Spatial discretisation relies on tensor‑product Summation‑by‑Parts (SBP) operators. One‑dimensional SBP operators built on Gauss‑Lobatto or Gauss‑Legendre nodes are tensor‑producted to obtain two‑dimensional operators that mimic integration‑by‑parts on each element. The covariant derivative is approximated by a flux‑differencing formulation that uses the SBP property to move derivatives onto test functions, thereby preserving the discrete analogue of the continuous energy identities.
Two families of two‑point numerical fluxes are introduced. A central flux yields a scheme that is entropy‑conservative (entropy neither grows nor decays). An upwind‑type entropy‑stable flux adds a dissipation term proportional to the jump in entropy variables, guaranteeing entropy decay consistent with the second law of thermodynamics. The choice of flux therefore controls whether the method is strictly entropy‑conservative or entropy‑dissipative.
Source terms arising from the Coriolis force, variable bottom topography, and geometric curvature are split in a manner that preserves the well‑balanced property: the scheme exactly maintains a steady state with constant free‑surface height and zero velocity, even on non‑uniform meshes and with arbitrary smooth bottom topography.
The methodology is implemented on cubed‑sphere grids, a popular quasi‑uniform discretisation of the sphere. Numerical experiments include: (i) an unsteady analytical solution to verify order‑of‑accuracy (demonstrating optimal convergence for polynomial degrees ≥ 4); (ii) the standard isolated‑mountain test (Williamson case 5) and the Rossby‑Haurwitz wave (case 6) to assess well‑balancing and long‑time stability; (iii) the barotropic instability problem of Galewsky et al. to test nonlinear wave growth and transition. In all cases, mass is conserved to machine precision, total energy is either exactly conserved (central flux) or monotonically dissipated (entropy‑stable flux), and the steady‑state balance is maintained to round‑off error. The results also show that the scheme remains stable without any ad‑hoc filtering or artificial viscosity, even on coarse meshes, confirming the robustness imparted by the SBP‑based split‑form and entropy‑stable fluxes.
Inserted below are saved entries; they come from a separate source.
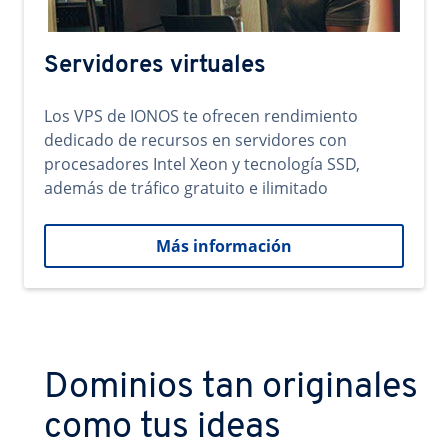
Servidores virtuales
Los VPS de IONOS te ofrecen rendimiento
dedicado de recursos en servidores con
procesadores Intel Xeon y tecnología SSD,
además de tráfico gratuito e ilimitado
Más información
Dominios tan originales
como tus ideas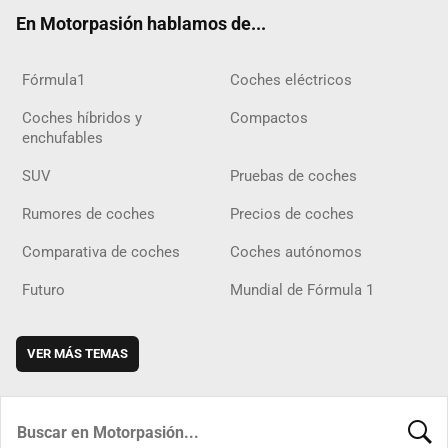
ok
m
m
d
En Motorpasión hablamos de...
Fórmula1
Coches eléctricos
Coches híbridos y
Compactos
enchufables
SUV
Pruebas de coches
Rumores de coches
Precios de coches
Comparativa de coches
Coches autónomos
Futuro
Mundial de Fórmula 1
VER MÁS TEMAS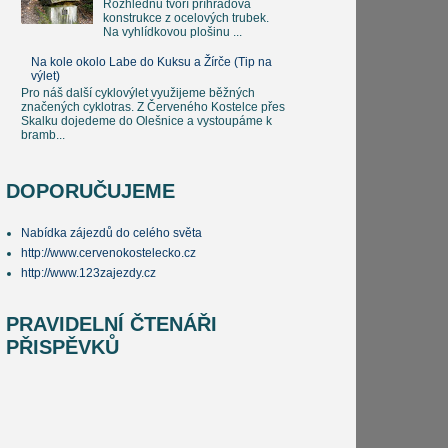
Rozhlednu tvoří příhradová
konstrukce z ocelových trubek.
Na vyhlídkovou plošinu ...
Na kole okolo Labe do Kuksu a Žírče (Tip na
výlet)
Pro náš další cyklovýlet využijeme běžných
značených cyklotras. Z Červeného Kostelce přes
Skalku dojede­me do Olešnice a vystoupáme k
bramb...
DOPORUČUJEME
Nabídka zájezdů do celého světa
http://www.cervenokostelecko.cz
http://www.123zajezdy.cz
PRAVIDELNÍ ČTENÁŘI
PŘISPĚVKŮ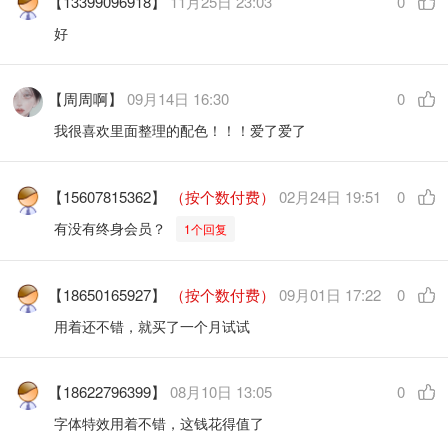
【13399096918】
11月25日 23:03
0
好
【周周啊】
09月14日 16:30
0
我很喜欢里面整理的配色！！！爱了爱了
【15607815362】
（按个数付费）
02月24日 19:51
0
有没有终身会员？
1个回复
【18650165927】
（按个数付费）
09月01日 17:22
0
用着还不错，就买了一个月试试
【18622796399】
08月10日 13:05
0
字体特效用着不错，这钱花得值了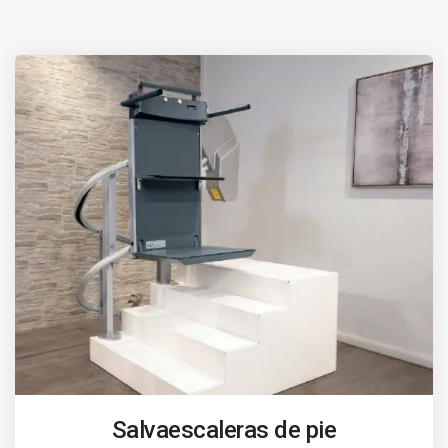
Salvaescaleras de pie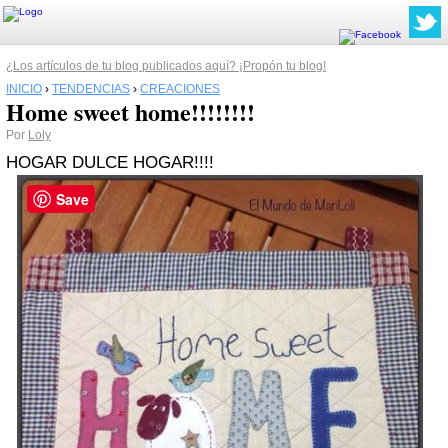
¿Los artículos de tu blog publicados aquí? ¡Propón tu blog!
INICIO
›
TENDENCIAS
›
CREACIONES
Home sweet home!!!!!!!!
Por
Loly
HOGAR DULCE HOGAR!!!!
Save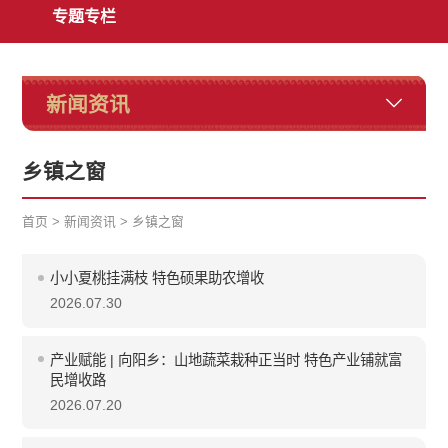
专题专栏
新闻资讯
乡镇之窗
首页
>
新闻资讯
>
乡镇之窗
小小夏桃挂满枝 特色硕果助农增收
2026.07.30
产业赋能 | 向阳乡：山地蔬菜栽种正当时 特色产业铺就富
民增收路
2026.07.20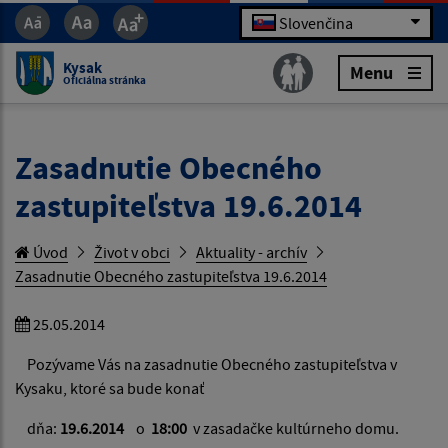
Slovenčina
Kysak
Menu
Oficiálna stránka
Zasadnutie Obecného
zastupiteľstva 19.6.2014
Úvod
Život v obci
Aktuality - archív
Zasadnutie Obecného zastupiteľstva 19.6.2014
25.05.2014
Pozývame Vás na zasadnutie Obecného zastupiteľstva v
Kysaku, ktoré sa bude konať
dňa:
19.6.2014
o
18:00
v zasadačke kultúrneho domu.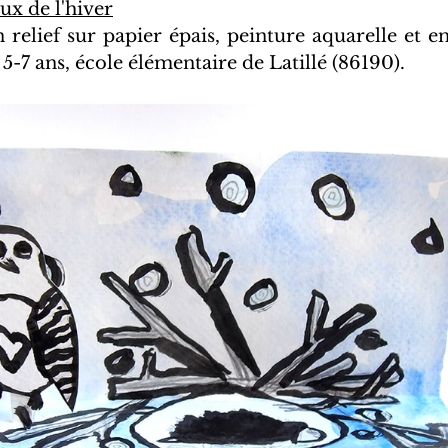
ux de l'hiver
n relief sur papier épais, peinture aquarelle et e
 5-7 ans, école élémentaire de Latillé (86190).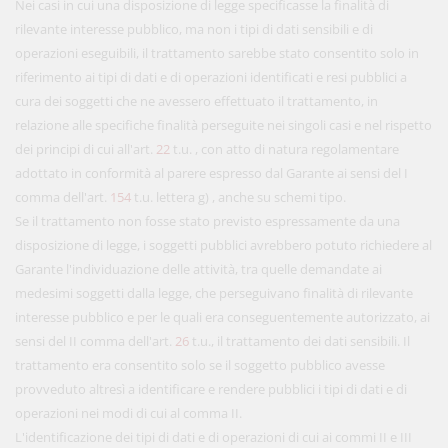
Nei casi in cui una disposizione di legge specificasse la finalità di
rilevante interesse pubblico, ma non i tipi di dati sensibili e di
operazioni eseguibili, il trattamento sarebbe stato consentito solo in
riferimento ai tipi di dati e di operazioni identificati e resi pubblici a
cura dei soggetti che ne avessero effettuato il trattamento, in
relazione alle specifiche finalità perseguite nei singoli casi e nel rispetto
dei principi di cui all'art.
22
t.u. , con atto di natura regolamentare
adottato in conformità al parere espresso dal Garante ai sensi del I
comma dell'art.
154
t.u. lettera g) , anche su schemi tipo.
Se il trattamento non fosse stato previsto espressamente da una
disposizione di legge, i soggetti pubblici avrebbero potuto richiedere al
Garante l'individuazione delle attività, tra quelle demandate ai
medesimi soggetti dalla legge, che perseguivano finalità di rilevante
interesse pubblico e per le quali era conseguentemente autorizzato, ai
sensi del II comma dell'art.
26
t.u., il trattamento dei dati sensibili. Il
trattamento era consentito solo se il soggetto pubblico avesse
provveduto altresì a identificare e rendere pubblici i tipi di dati e di
operazioni nei modi di cui al comma II.
L'identificazione dei tipi di dati e di operazioni di cui ai commi II e III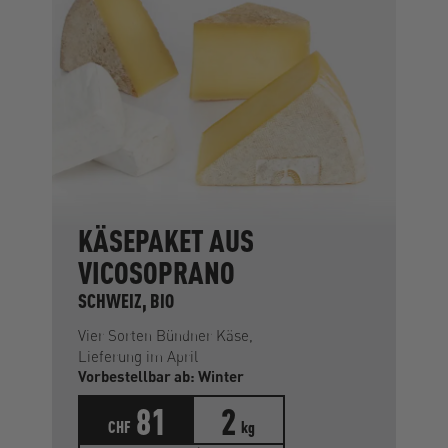
KÄSEPAKET AUS
VICOSOPRANO
SCHWEIZ, BIO
Vier Sorten Bündner Käse,
Lieferung im April
Vorbestellbar ab: Winter
81
2
CHF
kg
In summary, the authors extend the SBP‑based split‑form DG methodology to covariant formulations on curved manifolds, delivering a discretisation that simultaneously achieves arbitrary high‑order accuracy, discrete mass and energy conservation (or controlled dissipation), and exact well‑balancing for the spherical shallow‑water equations. The work paves the way for next‑generation dynamical cores in numerical weather prediction and climate modelling, and suggests straightforward extensions to three‑dimensional nonhydrostatic atmospheric models, multi‑physics coupling, and operational forecasting systems.